Flu-like illness increases in Ector County

During the last part of January and early February, Ector County saw a large number of cases of flu-like illness, heard reports of deaths from flu east of Odessa and ran short of flu testing kits.

Health Department Director Gino Solla said the number has come down in the past week, but he would like to see if the pattern holds. Solla added that people should still get a flu shot through April and the health department still has a limited supply of free vaccines available.

As for the workplace, Solla said management should conduct a yearly pre-flu season employee meeting to reassure employees that the business has a culture where it’s OK for the employees to stay home if they are feeling ill.

Solla said employers should also conduct a quick course in proper hygienic practices while at work to avoid contamination, which can involve sneezing into your sleeve and/or Kleenex and throwing the tissue into a sanitary place.

Lysol should also be used on surfaces such as telephones, pens and desktops.

Solla recommends not sharing eating utensils or beverage containers, as well, and providing antimicrobial hand sanitizer at all work stations.

Employers also should discuss the cleaning methods their cleaning company uses to make sure they are using an effective sanitizing agent in sanitizing work areas.
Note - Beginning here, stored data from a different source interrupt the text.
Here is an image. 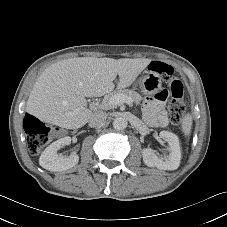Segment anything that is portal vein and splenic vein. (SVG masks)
I'll list each match as a JSON object with an SVG mask.
<instances>
[{
	"mask_svg": "<svg viewBox=\"0 0 227 227\" xmlns=\"http://www.w3.org/2000/svg\"><path fill=\"white\" fill-rule=\"evenodd\" d=\"M123 103H126L128 105H132L133 101H132L131 98L126 97V96L121 95V94H117V95L112 96L108 101V104L110 106H113V107L120 105V104H123Z\"/></svg>",
	"mask_w": 227,
	"mask_h": 227,
	"instance_id": "portal-vein-and-splenic-vein-1",
	"label": "portal vein and splenic vein"
}]
</instances>
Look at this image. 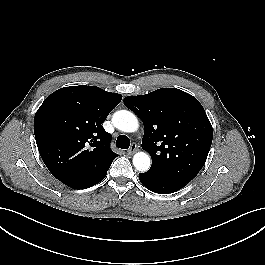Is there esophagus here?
<instances>
[{"mask_svg": "<svg viewBox=\"0 0 265 265\" xmlns=\"http://www.w3.org/2000/svg\"><path fill=\"white\" fill-rule=\"evenodd\" d=\"M137 151V145L136 143H133L130 148L128 149L127 153L129 155H132L133 153H135Z\"/></svg>", "mask_w": 265, "mask_h": 265, "instance_id": "esophagus-1", "label": "esophagus"}]
</instances>
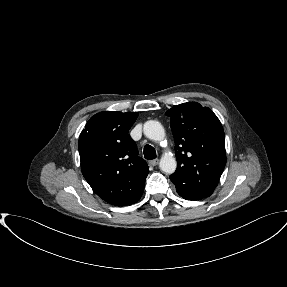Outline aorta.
I'll use <instances>...</instances> for the list:
<instances>
[{
  "label": "aorta",
  "mask_w": 287,
  "mask_h": 287,
  "mask_svg": "<svg viewBox=\"0 0 287 287\" xmlns=\"http://www.w3.org/2000/svg\"><path fill=\"white\" fill-rule=\"evenodd\" d=\"M144 135L153 141H162L165 137V131L160 122L148 120L143 126ZM159 167L166 174H172L177 167L176 159L172 154H164L160 160Z\"/></svg>",
  "instance_id": "1"
}]
</instances>
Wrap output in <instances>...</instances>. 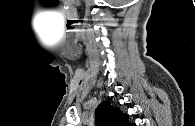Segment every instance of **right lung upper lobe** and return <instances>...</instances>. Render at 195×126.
Here are the masks:
<instances>
[{"mask_svg": "<svg viewBox=\"0 0 195 126\" xmlns=\"http://www.w3.org/2000/svg\"><path fill=\"white\" fill-rule=\"evenodd\" d=\"M128 117L109 102H102L96 109L95 123L96 126H135L129 123Z\"/></svg>", "mask_w": 195, "mask_h": 126, "instance_id": "obj_1", "label": "right lung upper lobe"}]
</instances>
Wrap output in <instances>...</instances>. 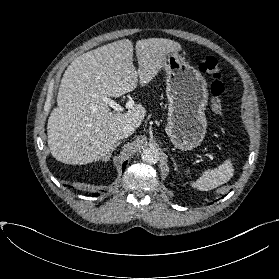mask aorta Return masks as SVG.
<instances>
[{
  "label": "aorta",
  "mask_w": 279,
  "mask_h": 279,
  "mask_svg": "<svg viewBox=\"0 0 279 279\" xmlns=\"http://www.w3.org/2000/svg\"><path fill=\"white\" fill-rule=\"evenodd\" d=\"M141 158L145 163L155 164L159 160V152L153 147H149L143 150Z\"/></svg>",
  "instance_id": "1"
}]
</instances>
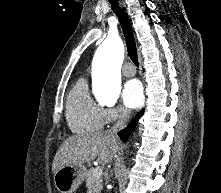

Charlotte Carr, direction of infection, prevention and control at Medical Center Hospital, said seven deaths from flu were reported in Midland and none in Odessa. But the ones in Midland were 60 and above and had other co-morbidities.

“We look at our flu numbers every day,” Carr said. “We have been doing a comparison looking at our death report and our flu patients and so far we have not had a match. If they’re on our flu report, we compare it with our death report. We’ve not confirmed a death here. For the most part, the health department will look at pediatric deaths.”

Carr said there was a shortage of the kits used to test for flu, but that has been replenished.

She said there were definitely more patients with flu-like illness than expected this season and it is worse than the 2009 season with H1N1.

According to figures provided by the health department, there were 1,103 cases of flu-like illness during the week of Jan. 21 through Jan. 27. That shot up to 1,305 cases of influenza-like illness the week of Jan. 28 through Feb. 3.

“Our baseline for flu-like illness for the state of Texas is around 6.62 percent and we are at 29 percent (for Ector County),” Carr said Feb. 12.

Carr said health officials typically expect a peak of flu cases in late November to early-mid January, but then they start to taper off.

“So far, we have not seen a taper,” she said.

People may have had mild cases of the flu and not realized it thinking they were just run down after a long week or hard day, Carr said. It’s when it gets a little more severe that people may feel like they’ve been hit by a freight train.

The incubation period is generally 48 to 72 hours, Carr said. It could be less time for some and longer for others.

There are several ways people can get the flu, she said.

“You either walk through that cloud that somebody left behind and you’re breathing and there you go, or whatever they coughed out, spewed out or whatever and you’re here doing stuff and you don’t think about it your hands go up to your face, so you could be picking it up that way,” Carr said.

Carr advised people to wash their bedding, especially after experiencing a fever and tossing the toothbrush you used. Thermal cups — with and without straws — also should be washed.

“I see some people just refilling that. I can imagine if you were sick and you didn’t wash that and you picked it up and used it again, you could probably make yourself sick again,” she said.